Saturday, November 11, 2006

Before the Flood

There’s cause for celebration. The day passed by unnoticed, with all of the exciting impending political upheaval, but as of about November 1, we’ve been up and sailing for a year now at the Driftwood Singers Presents. All thanks to Lefty for pioneering the technology that went into converting old moldy vinyl into new crackly MP3s. If nothing else, this forum has helped to virtually replicate that experience of sharing music, talking nonsense and listening raptly with a handful of rabid and obsessive music-fan friends. Another, more personal, cause for celebration is that after dealing with a receiver that was on the fritz and on the blink, a crappy system that got increasingly worse over the past eight or so years, I finally got a proper component that won’t go silent for stretches, require beatings or drive me to have a temper tantrum ( I promise, it’s safe to come back over for a drink). In honor of all that, here’s a few bits of sound pleasure.

Listening to Lefty’s post on Bad Brains made me go dig up my copy of I Against I to relive some of the proto-nu-rap-metal glory of "Sacred Love." It was so much better than most of the music that it presaged, but you can sure hear the seeds of Living Color and the Red Hot Chili Peppers and Follow For Now in this. The story is that H.R. sang his vocals over the phone from prison, or at least that’s what I was told. If apocryphal, it’s still great.

I watched The Devil and Daniel Johnston last night, which was pretty excellent, and the movie certainly conjured those days, say 1988 to 1995, when it seemed like all any of us could do was stew in a kind of brewing madness, whether it fully reached a boil just depended on luck and circumstance and genetics and chemicals and whatever else. Listening back to college rock from the pre-grunge days reminded me of just how unhinged and in-its-own-galaxy some of the music was. And at the same time, some of it was so close to being radio pop that it’s hard to remember what made it seem out of the ordinary.

It was all pointing toward something – Limp Bizkit, the Pixies, Nirvana, Little Wings.

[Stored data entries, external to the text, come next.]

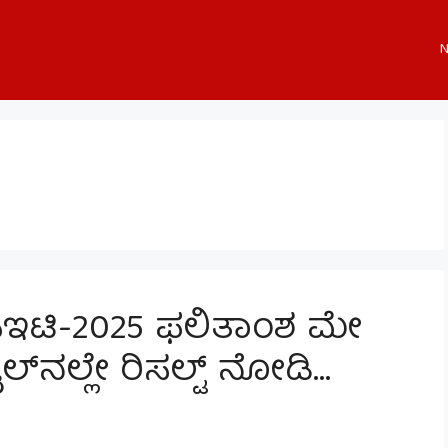
N
ೆಸಿಇಟಿ-2025 ಫಲಿತಾಂಶ ಮೇ
್‌ನಲ್ಲೇ ರಿಸಲ್ಟ್ ನೋಡಿ…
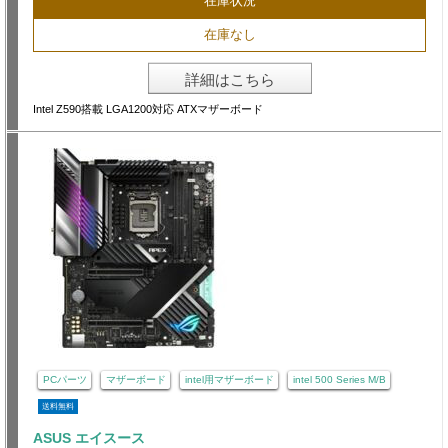
在庫状況
在庫なし
詳細はこちら
Intel Z590搭載 LGA1200対応 ATXマザーボード
PCパーツ
マザーボード
intel用マザーボード
intel 500 Series M/B
送料無料
ASUS エイスース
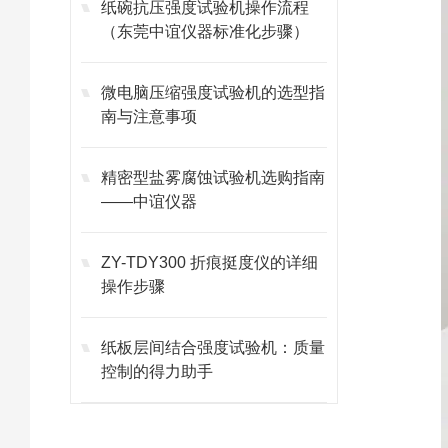
纸碗抗压强度试验机操作流程
（东莞中谊仪器标准化步骤）
微电脑压缩强度试验机的选型指
南与注意事项
精密型盐雾腐蚀试验机选购指南
——中谊仪器
ZY-TDY300 折痕挺度仪的详细
操作步骤
纸板层间结合强度试验机：质量
控制的得力助手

Kurt Cobain really did everyone a service by turning the world on to two of the best songs off of the Meat Puppets II record. Same with the countless people he turned on to the Vaselines, the Raincoats and Daniel Johnston. I saw Nirvana once in Detroit, on the In Utero tour. The Boredoms opened, then came the Meat Puppets. When the Boredoms hit the stage, after the initial excitement, the grunge converts quickly turned against the Japanese noise mongers. People were flipping them off, booing, the four or five of us tried to compete with our applause and cheers, but it was pointless. The Meat Puppets weren’t at the best phase of their career, but it was nice to see them win some fans and make some cash. We actually got to go grab a beer with Cris Kirkwood after the shows. We were probably trying to play it cool, but it was a big deal – having been sort of introduced to the joys of weird independent music through the Meat Puppets. I remember that I actually had a cassette tape with Steel Pulse live in Tokyo on one side and the Meat Puppets Up on the Sun on the other. I was moving out of my reggae dude, Deadhead phase into something else, nudged along by REM, the Velvet Underground, Brian Eno, Talking Heads, the Replacements, the Minutemen, Butthole Surfers and the Meat Puppets. Later, it would become a source of shame, to have been something of a hippie, but the connection and transition makes complete sense to me now. The Meat Puppets certainly owe as much to the psychedelic noodly excursions of the Dead as they did to anyone. And I can really hear plenty of the wide-eyed nature worship of Little Wings there. This music is like the Proustian cookie for me, it summons up remembrances of autumnal afternoons wandering through cow pastures, walking the railroad tracks or tipping over dead pine trees out in a cemetery – weed, no money, vague artistic ambitions.

I’m not so sure that the Big Dipper aged quite as well as I expected. It’s still a great song about a guy trashing his house during a blow-out party, but I think there’s probably one or two too many choruses.

“Sacred Love” - Bad Brains

"Up on the Sun" - Meat Puppets

"We’re Here" - Meat Puppets

"Ron Klaus Wrecked His House" - Big Dipper

2 comments:

Django West said...

I love "We're Here." I have it on a CD compilation I play when we drive around in Joshua Tree National Park, which we do about every 6 months.

jonder said...

Ron Klaus was the bass player for the Embarrassment, of which Big Dipper guitarist Bill Goffrier was also a member. It's a fact!